Tuesday, August 30, 2005
The first twenty minutes
Yesterday was the first day of class for the Introduction to U. S. History that I am teaching this fall. (Here's the syllabus I'm using; suggestions for future iterations are welcome!)
In all of the classes that I've taught so far, I've tried to follow this rule of thumb: On the first day of class, do not pass out the syllabus until halfway through the period. It's my belief that for those first twenty or thirty minutes, the attention and engagement of my students is about as undivided as it is ever going to be. But I know that the moment I pass out my syllabus, that attention will immediately be divided and diverted: red-tape questions about requirements for the course, poring over the syllabus to see if there's a paper. That's what most students expect for the first day of class, but that's another reason why those first twenty or thirty minutes are so potentially precious: they are some of the few minutes of the semester where I am virtually guaranteed the element of surprise.
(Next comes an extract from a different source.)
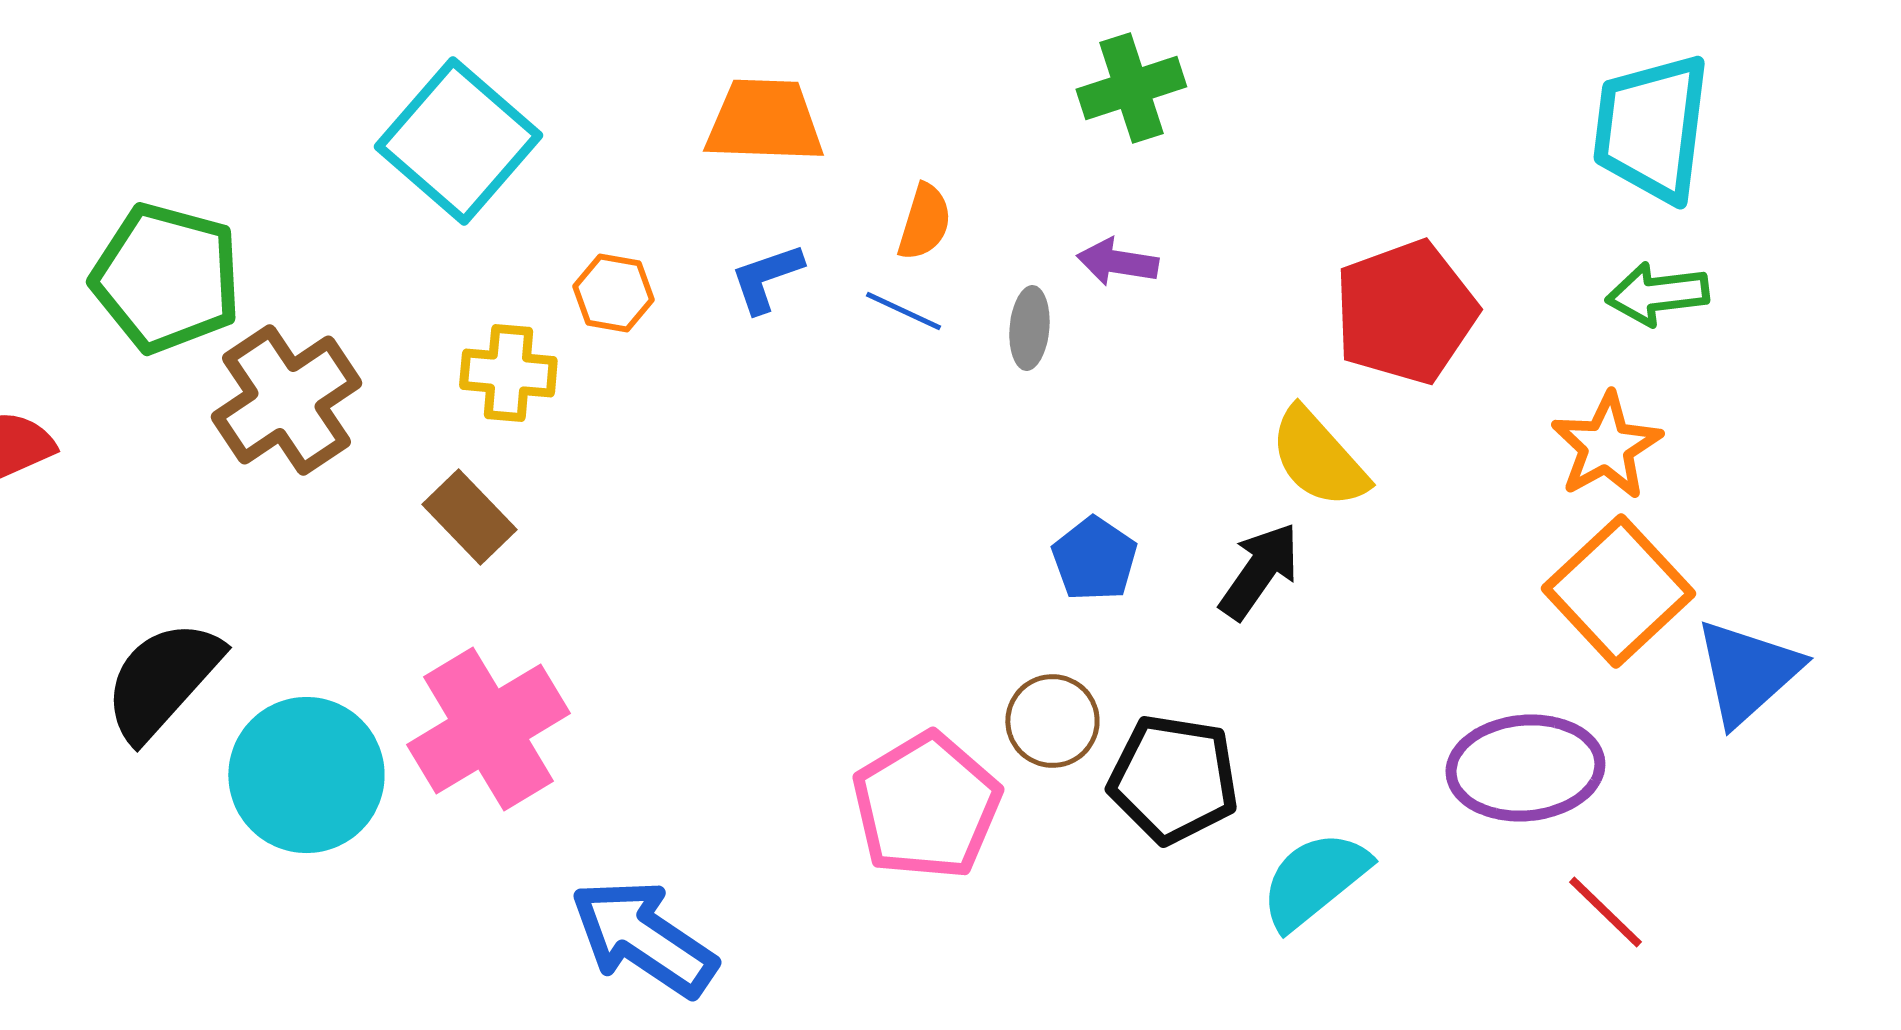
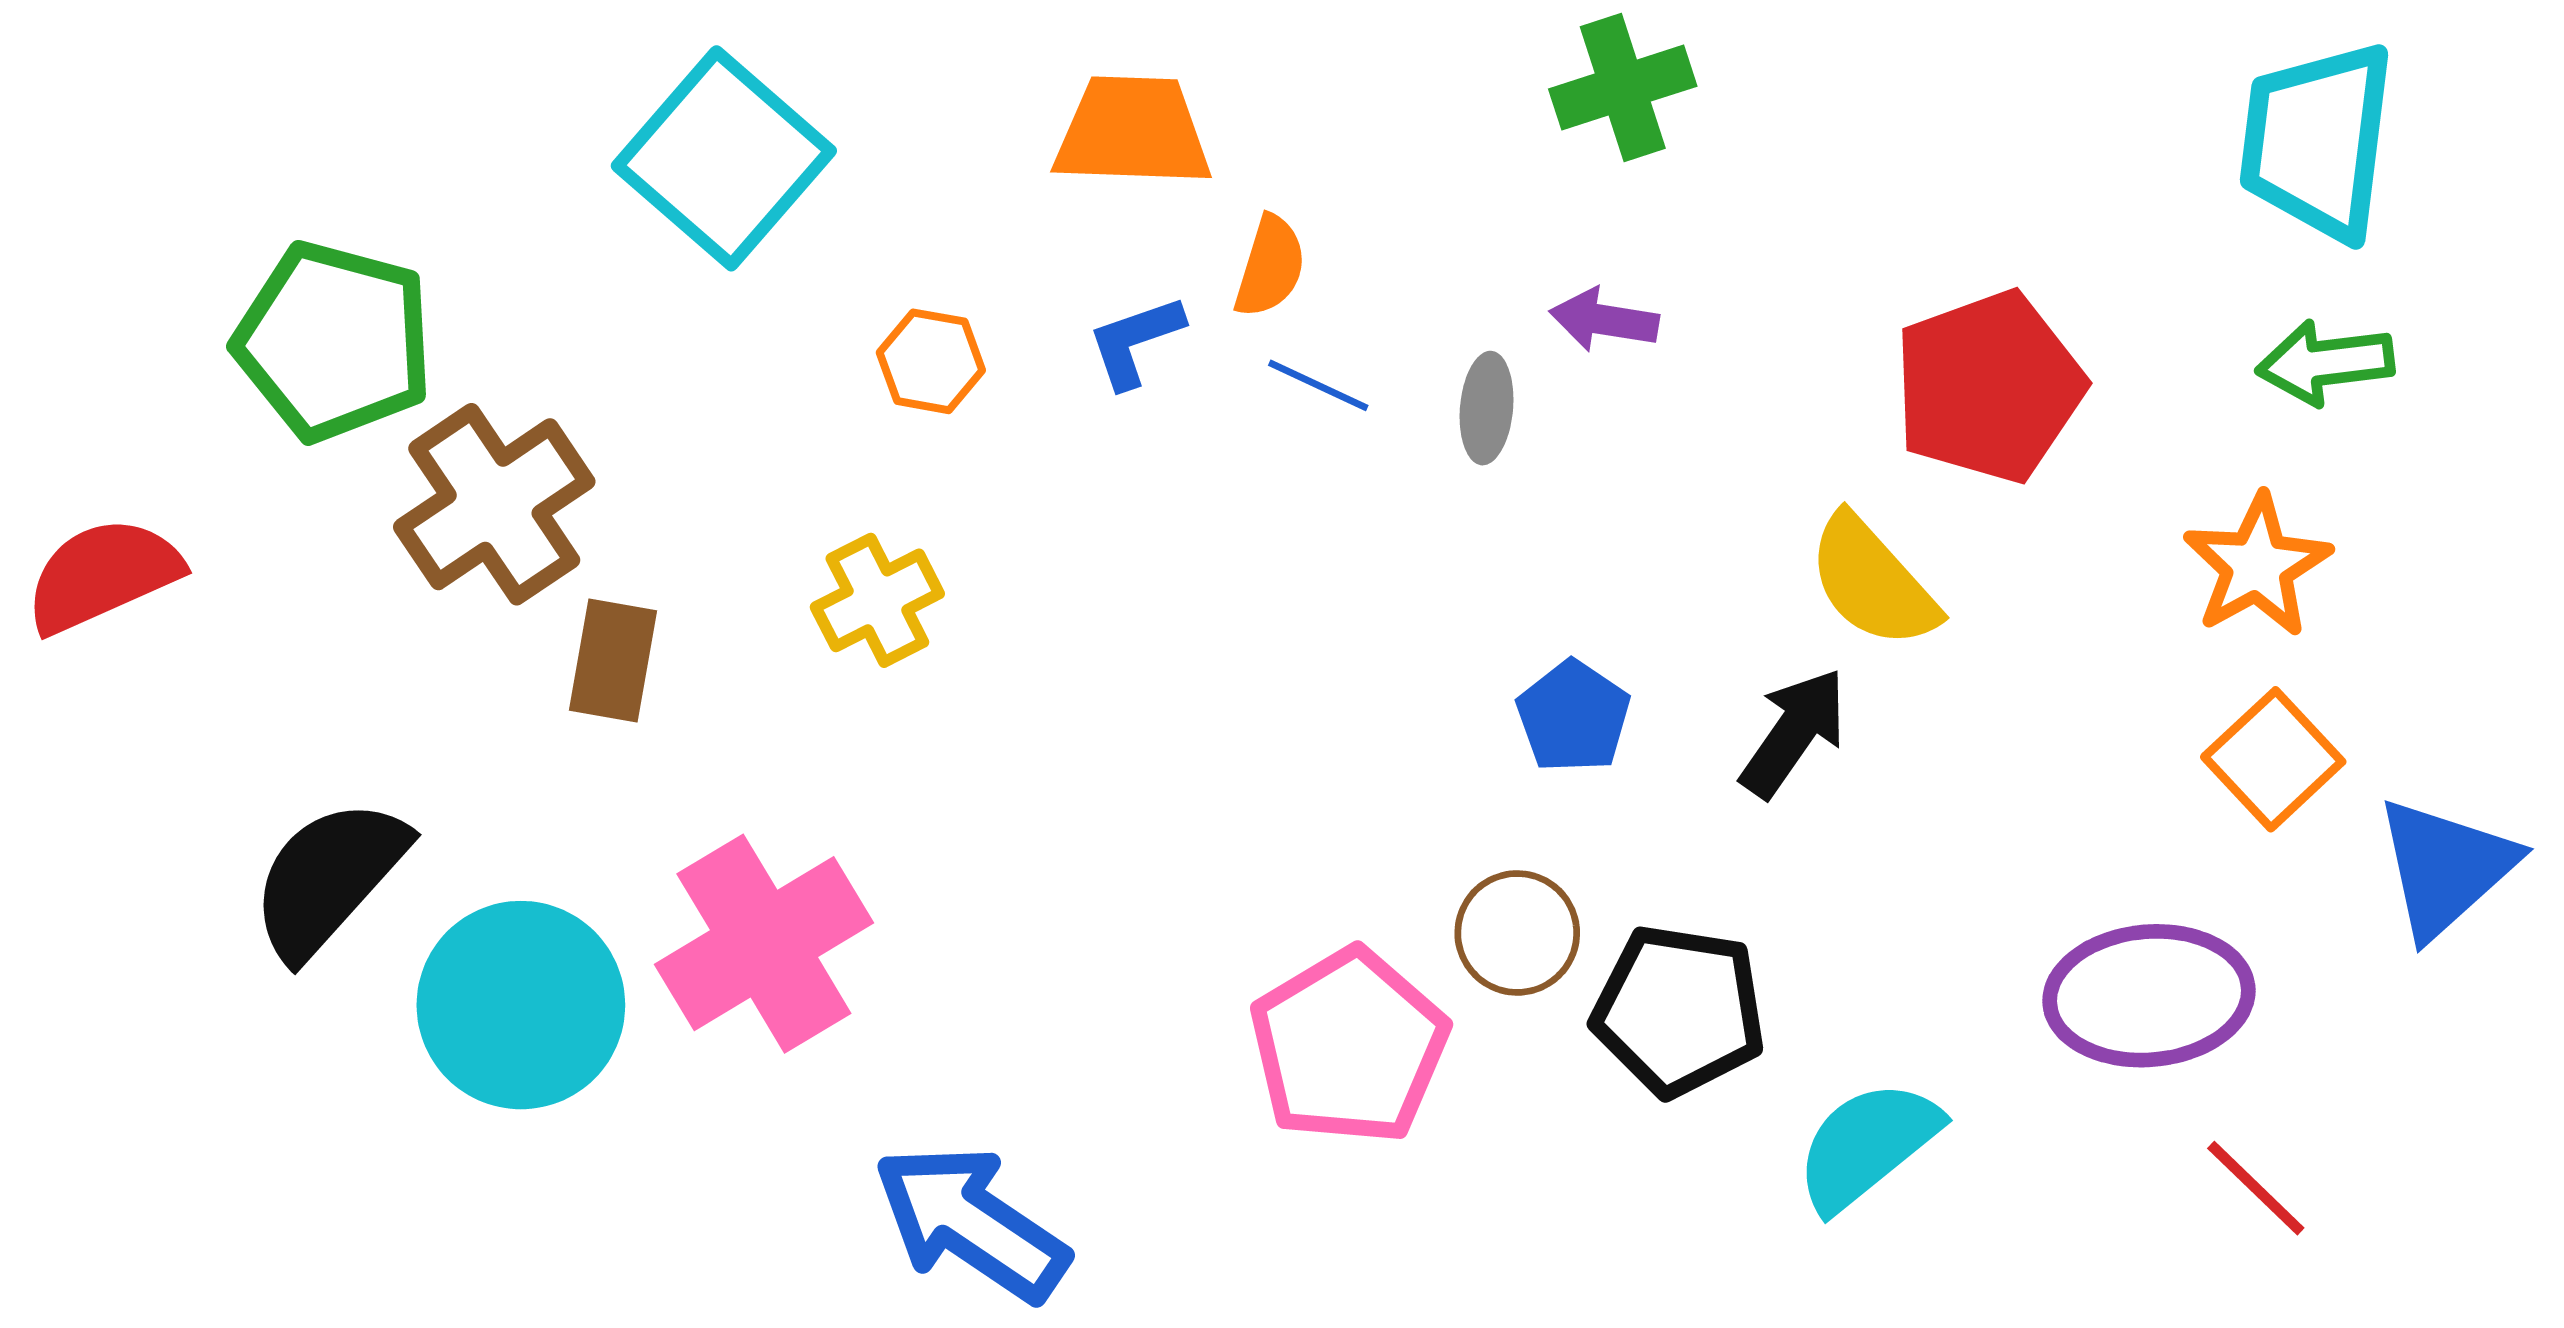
orange semicircle: (924, 222) -> (1270, 266), moved
yellow cross: (508, 373) -> (877, 600), moved, turned -32
brown rectangle: (469, 517) -> (613, 661), moved, turned 54
orange square: (1618, 591) -> (2273, 759), size x0.7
The first twenty or thirty minutes of the semester are fertile soil for planting seeds of The Big Idea that I want students to leave the course with. By their nature, the first twenty minutes aren't good for going over minutiae; they are good for making a case to the students that what we will be doing is important and interesting. As I've talked about before in a post about my philosophy of teaching, one of The Big Ideas I want any student in my class to leave with is an understanding that talking about history is always a matter of selective emphasis. It doesn't take long to realize this on reflection: it is impossible to write a history that includes everything that just happened in the world in the last five minutes, much less in the last five or fifteen centuries, so when historians sit down to write a narrative of the past, they are always forced to make hard choices about what to include, choices guided by the problem they are trying to solve and by the boundaries of their subject (also chosen) that they have laid out.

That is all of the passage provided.